The particular cases noted lately: banning women from French classes citing “pedagogical” reasons are fully on point — the instructor’s justification that he “needs to see the lips move” in order to properly instruct on pronunciation seems absurdly disingenuous. Perhaps it is indeed true that this would help, but if the student does not wish, or feels not able, to avail herself of such benefit it is unreasonable to leap from there to banning her from class.
If in any circumstance there is a clear and definitive necessity for a positive-identification comparison to photographic ID, fine — address that; but even this doesn’t need to mean outright refusal of employment or of service.
The proposed law and the particular incidents in question do not overtly single-out Islam nor the religious practices of any religion. But this doesn’t mean they are not rooted in religious intolerance and bigotry, however well hidden.
Regardless of the motivational roots, without a clear and compelling need to forbid employment or service, such policies are an affront to the dignity of individuals and their freedom of choice and of expression, and I fully expect them to be found unconstitutional in the end.
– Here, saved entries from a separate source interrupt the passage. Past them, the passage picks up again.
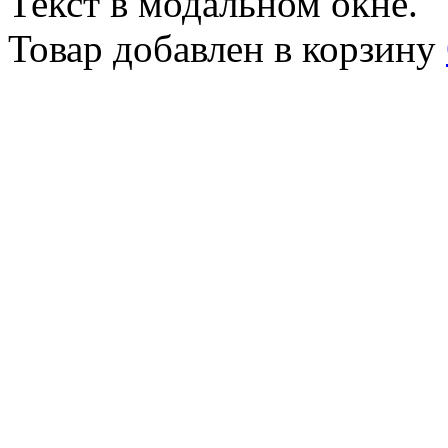
Текст в модальном окне.
Товар добавлен в корзину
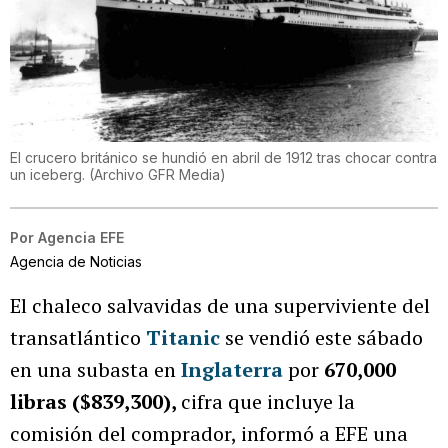
El crucero británico se hundió en abril de 1912 tras chocar contra
un iceberg. (Archivo GFR Media)
Por
Agencia EFE
Agencia de Noticias
El chaleco salvavidas de una superviviente del
transatlántico
Titanic
se vendió este sábado
en una subasta en
Inglaterra
por
670,000
libras ($839,300),
cifra que incluye la
comisión del comprador, informó a EFE una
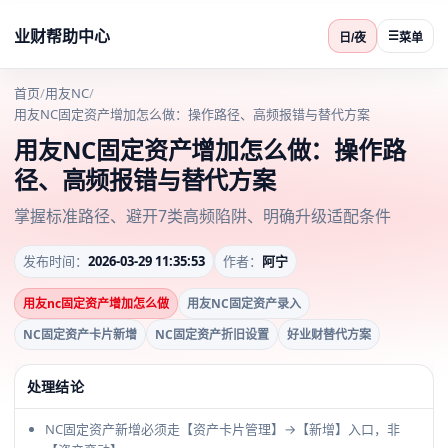
业财帮助中心
☰
日/夜
菜单
首页
/
用友NC
/
用友NC固定资产增加怎么做：操作路径、高频报错与替代方案
用友NC固定资产增加怎么做：操作路
径、高频报错与替代方案
掌握标准路径、避开7类高频陷阱、明确升级适配条件
发布时间：
2026-03-29 11:35:53
作者：
阿宁
用友nc固定资产增加怎么做
用友NC固定资产录入
NC固定资产卡片新增
NC固定资产折旧设置
好业财替代方案
处理结论
NC固定资产新增必须走【资产卡片管理】→【新增】入口，非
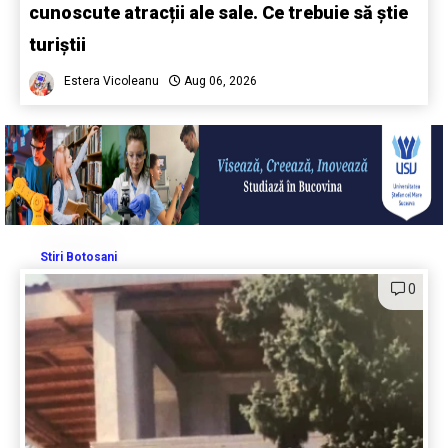
cunoscute atracții ale sale. Ce trebuie să știe
turiștii
Estera Vicoleanu
Aug 06, 2026
Stiri Botosani
0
As reported, the law, in its excess, would seem to be very broad, which I again suspect hails from wanting to at least appear motivated by the purest of intent. I quote from a March 26 story in The Province:
“Under the bill, all public sector employees will be required to have their faces uncovered, as will any citizen using government services, …
“The ban on such face coverings as the niqab or burqa also applies to the entire education sector, from daycare centres to universities, as well as hospitals, public clinics and social services.”
I haven’t seen the text of the bill, and there will no doubt be a litany of exceptions (and therein lies another unnecessary bag of trouble). Taken quite literally, one could see that it would forbid a surgeon in a public hospital from wearing a mask when supplying a surgical “service,” or a fire fighter wearing a safety mask when providing a fire-fighting service …
The whole thing is a pointless celebration of intolerance, and at the end of the day merely buys trouble where no real problem existed in the first place.